■ WHAT YOU ARE ASKED TO DO ■
The entries below must be copied exactly as they are.

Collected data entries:

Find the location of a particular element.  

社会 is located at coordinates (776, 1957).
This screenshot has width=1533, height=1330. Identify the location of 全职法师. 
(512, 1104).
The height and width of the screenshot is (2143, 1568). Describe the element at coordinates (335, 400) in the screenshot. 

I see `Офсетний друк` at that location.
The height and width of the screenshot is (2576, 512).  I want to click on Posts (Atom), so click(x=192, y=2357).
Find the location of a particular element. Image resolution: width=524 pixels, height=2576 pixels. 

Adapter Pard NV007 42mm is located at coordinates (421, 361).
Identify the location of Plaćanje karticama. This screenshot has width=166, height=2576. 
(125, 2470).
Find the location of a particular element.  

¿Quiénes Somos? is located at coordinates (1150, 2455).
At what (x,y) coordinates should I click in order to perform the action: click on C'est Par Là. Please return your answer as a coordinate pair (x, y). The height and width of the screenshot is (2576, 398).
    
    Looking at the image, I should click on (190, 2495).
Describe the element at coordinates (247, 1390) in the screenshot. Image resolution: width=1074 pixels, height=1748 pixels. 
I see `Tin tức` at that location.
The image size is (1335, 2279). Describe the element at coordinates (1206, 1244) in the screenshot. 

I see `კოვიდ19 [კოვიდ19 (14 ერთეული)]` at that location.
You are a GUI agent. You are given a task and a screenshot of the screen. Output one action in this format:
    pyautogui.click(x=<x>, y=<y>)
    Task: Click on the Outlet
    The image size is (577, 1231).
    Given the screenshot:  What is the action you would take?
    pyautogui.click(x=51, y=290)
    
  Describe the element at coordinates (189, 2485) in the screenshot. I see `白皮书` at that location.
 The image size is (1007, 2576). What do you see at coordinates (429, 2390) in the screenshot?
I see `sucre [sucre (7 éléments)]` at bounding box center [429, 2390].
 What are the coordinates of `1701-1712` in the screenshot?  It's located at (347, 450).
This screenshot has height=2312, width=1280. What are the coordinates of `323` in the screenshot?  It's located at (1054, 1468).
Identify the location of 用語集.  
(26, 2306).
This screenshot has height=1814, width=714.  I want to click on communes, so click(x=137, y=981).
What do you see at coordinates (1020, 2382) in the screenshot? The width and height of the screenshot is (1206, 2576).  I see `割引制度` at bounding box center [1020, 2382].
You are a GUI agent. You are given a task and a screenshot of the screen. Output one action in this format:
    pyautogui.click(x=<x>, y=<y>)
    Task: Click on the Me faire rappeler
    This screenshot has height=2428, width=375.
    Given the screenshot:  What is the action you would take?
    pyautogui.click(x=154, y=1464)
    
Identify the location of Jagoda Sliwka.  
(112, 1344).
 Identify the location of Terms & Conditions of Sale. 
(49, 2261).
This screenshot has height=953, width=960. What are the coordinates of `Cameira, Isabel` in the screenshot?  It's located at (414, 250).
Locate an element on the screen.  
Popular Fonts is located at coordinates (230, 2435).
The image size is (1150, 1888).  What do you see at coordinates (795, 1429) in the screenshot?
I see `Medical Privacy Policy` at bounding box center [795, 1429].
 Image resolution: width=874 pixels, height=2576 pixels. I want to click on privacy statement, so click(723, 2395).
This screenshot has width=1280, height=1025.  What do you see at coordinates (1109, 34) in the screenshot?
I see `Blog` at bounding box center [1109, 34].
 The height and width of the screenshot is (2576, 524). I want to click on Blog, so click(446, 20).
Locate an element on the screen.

■ THE ANSWER ■
Find the location of a particular element.  

社会 is located at coordinates (776, 1957).
This screenshot has width=1533, height=1330. Identify the location of 全职法师. 
(512, 1104).
The height and width of the screenshot is (2143, 1568). Describe the element at coordinates (335, 400) in the screenshot. 

I see `Офсетний друк` at that location.
The height and width of the screenshot is (2576, 512).  I want to click on Posts (Atom), so click(x=192, y=2357).
Find the location of a particular element. Image resolution: width=524 pixels, height=2576 pixels. 

Adapter Pard NV007 42mm is located at coordinates (421, 361).
Identify the location of Plaćanje karticama. This screenshot has width=166, height=2576. 
(125, 2470).
Find the location of a particular element.  

¿Quiénes Somos? is located at coordinates (1150, 2455).
At what (x,y) coordinates should I click in order to perform the action: click on C'est Par Là. Please return your answer as a coordinate pair (x, y). The height and width of the screenshot is (2576, 398).
    
    Looking at the image, I should click on (190, 2495).
Describe the element at coordinates (247, 1390) in the screenshot. Image resolution: width=1074 pixels, height=1748 pixels. 
I see `Tin tức` at that location.
The image size is (1335, 2279). Describe the element at coordinates (1206, 1244) in the screenshot. 

I see `კოვიდ19 [კოვიდ19 (14 ერთეული)]` at that location.
You are a GUI agent. You are given a task and a screenshot of the screen. Output one action in this format:
    pyautogui.click(x=<x>, y=<y>)
    Task: Click on the Outlet
    The image size is (577, 1231).
    Given the screenshot:  What is the action you would take?
    pyautogui.click(x=51, y=290)
    
  Describe the element at coordinates (189, 2485) in the screenshot. I see `白皮书` at that location.
 The image size is (1007, 2576). What do you see at coordinates (429, 2390) in the screenshot?
I see `sucre [sucre (7 éléments)]` at bounding box center [429, 2390].
 What are the coordinates of `1701-1712` in the screenshot?  It's located at (347, 450).
This screenshot has height=2312, width=1280. What are the coordinates of `323` in the screenshot?  It's located at (1054, 1468).
Identify the location of 用語集.  
(26, 2306).
This screenshot has height=1814, width=714.  I want to click on communes, so click(x=137, y=981).
What do you see at coordinates (1020, 2382) in the screenshot? The width and height of the screenshot is (1206, 2576).  I see `割引制度` at bounding box center [1020, 2382].
You are a GUI agent. You are given a task and a screenshot of the screen. Output one action in this format:
    pyautogui.click(x=<x>, y=<y>)
    Task: Click on the Me faire rappeler
    This screenshot has height=2428, width=375.
    Given the screenshot:  What is the action you would take?
    pyautogui.click(x=154, y=1464)
    
Identify the location of Jagoda Sliwka.  
(112, 1344).
 Identify the location of Terms & Conditions of Sale. 
(49, 2261).
This screenshot has height=953, width=960. What are the coordinates of `Cameira, Isabel` in the screenshot?  It's located at (414, 250).
Locate an element on the screen.  
Popular Fonts is located at coordinates (230, 2435).
The image size is (1150, 1888).  What do you see at coordinates (795, 1429) in the screenshot?
I see `Medical Privacy Policy` at bounding box center [795, 1429].
 Image resolution: width=874 pixels, height=2576 pixels. I want to click on privacy statement, so click(723, 2395).
This screenshot has width=1280, height=1025.  What do you see at coordinates (1109, 34) in the screenshot?
I see `Blog` at bounding box center [1109, 34].
 The height and width of the screenshot is (2576, 524). I want to click on Blog, so click(446, 20).
Locate an element on the screen.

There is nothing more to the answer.